Bounding box prediction data

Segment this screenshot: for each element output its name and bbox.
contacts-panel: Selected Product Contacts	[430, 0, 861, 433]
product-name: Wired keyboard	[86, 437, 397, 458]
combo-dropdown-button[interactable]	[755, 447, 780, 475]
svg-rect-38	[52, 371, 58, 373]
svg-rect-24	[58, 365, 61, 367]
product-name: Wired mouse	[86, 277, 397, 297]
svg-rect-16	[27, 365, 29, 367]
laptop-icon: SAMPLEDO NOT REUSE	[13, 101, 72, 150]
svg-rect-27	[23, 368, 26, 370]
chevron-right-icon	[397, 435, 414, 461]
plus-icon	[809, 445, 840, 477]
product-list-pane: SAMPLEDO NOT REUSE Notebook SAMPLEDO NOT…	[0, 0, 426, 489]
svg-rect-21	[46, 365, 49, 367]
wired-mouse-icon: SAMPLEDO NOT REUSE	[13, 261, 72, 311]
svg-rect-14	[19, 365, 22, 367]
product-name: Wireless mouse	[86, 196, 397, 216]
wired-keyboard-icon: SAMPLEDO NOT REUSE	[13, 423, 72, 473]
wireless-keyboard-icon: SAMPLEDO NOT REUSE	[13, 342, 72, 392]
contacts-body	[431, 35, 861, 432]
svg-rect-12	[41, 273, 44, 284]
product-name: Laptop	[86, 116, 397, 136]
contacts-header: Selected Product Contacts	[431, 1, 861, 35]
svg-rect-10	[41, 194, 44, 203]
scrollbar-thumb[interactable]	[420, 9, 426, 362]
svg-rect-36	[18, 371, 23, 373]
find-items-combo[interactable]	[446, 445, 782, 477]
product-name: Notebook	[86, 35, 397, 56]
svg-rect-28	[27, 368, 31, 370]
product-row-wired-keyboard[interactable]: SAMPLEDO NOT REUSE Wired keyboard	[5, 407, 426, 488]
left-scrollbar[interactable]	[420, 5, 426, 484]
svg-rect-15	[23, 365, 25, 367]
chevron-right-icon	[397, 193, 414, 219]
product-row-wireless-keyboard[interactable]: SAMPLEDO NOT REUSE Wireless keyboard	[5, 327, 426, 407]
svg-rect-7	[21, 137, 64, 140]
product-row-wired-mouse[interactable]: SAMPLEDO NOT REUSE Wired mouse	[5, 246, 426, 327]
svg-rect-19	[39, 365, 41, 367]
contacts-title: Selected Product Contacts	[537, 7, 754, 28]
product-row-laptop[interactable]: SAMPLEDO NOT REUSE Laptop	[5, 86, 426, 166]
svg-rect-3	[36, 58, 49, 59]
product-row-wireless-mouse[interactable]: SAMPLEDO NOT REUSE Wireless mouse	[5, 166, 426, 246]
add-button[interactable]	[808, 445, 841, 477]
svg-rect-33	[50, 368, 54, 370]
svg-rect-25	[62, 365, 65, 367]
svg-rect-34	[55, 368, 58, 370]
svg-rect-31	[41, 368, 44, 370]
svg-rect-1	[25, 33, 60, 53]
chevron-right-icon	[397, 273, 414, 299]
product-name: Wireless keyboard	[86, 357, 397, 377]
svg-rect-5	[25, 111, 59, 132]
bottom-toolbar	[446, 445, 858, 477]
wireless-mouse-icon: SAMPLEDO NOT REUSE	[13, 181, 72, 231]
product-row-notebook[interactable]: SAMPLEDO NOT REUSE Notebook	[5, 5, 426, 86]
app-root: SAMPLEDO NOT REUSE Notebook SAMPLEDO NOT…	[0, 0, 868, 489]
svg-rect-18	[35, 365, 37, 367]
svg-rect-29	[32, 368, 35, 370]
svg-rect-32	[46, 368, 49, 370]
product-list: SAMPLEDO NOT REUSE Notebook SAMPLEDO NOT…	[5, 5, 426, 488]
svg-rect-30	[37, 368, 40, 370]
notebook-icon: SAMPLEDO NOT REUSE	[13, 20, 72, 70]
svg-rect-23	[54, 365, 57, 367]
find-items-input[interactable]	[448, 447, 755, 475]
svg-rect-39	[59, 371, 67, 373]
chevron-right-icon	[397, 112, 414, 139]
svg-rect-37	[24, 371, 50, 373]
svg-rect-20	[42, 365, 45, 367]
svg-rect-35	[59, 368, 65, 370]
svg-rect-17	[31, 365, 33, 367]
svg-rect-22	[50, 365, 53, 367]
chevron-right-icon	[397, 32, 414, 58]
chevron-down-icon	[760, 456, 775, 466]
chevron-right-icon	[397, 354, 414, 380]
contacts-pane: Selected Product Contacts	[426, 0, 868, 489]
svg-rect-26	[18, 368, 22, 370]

Instructions for the task: Go through the records above and count the lines with the word "contacts" in them. Answer with the number only.

Response area: 5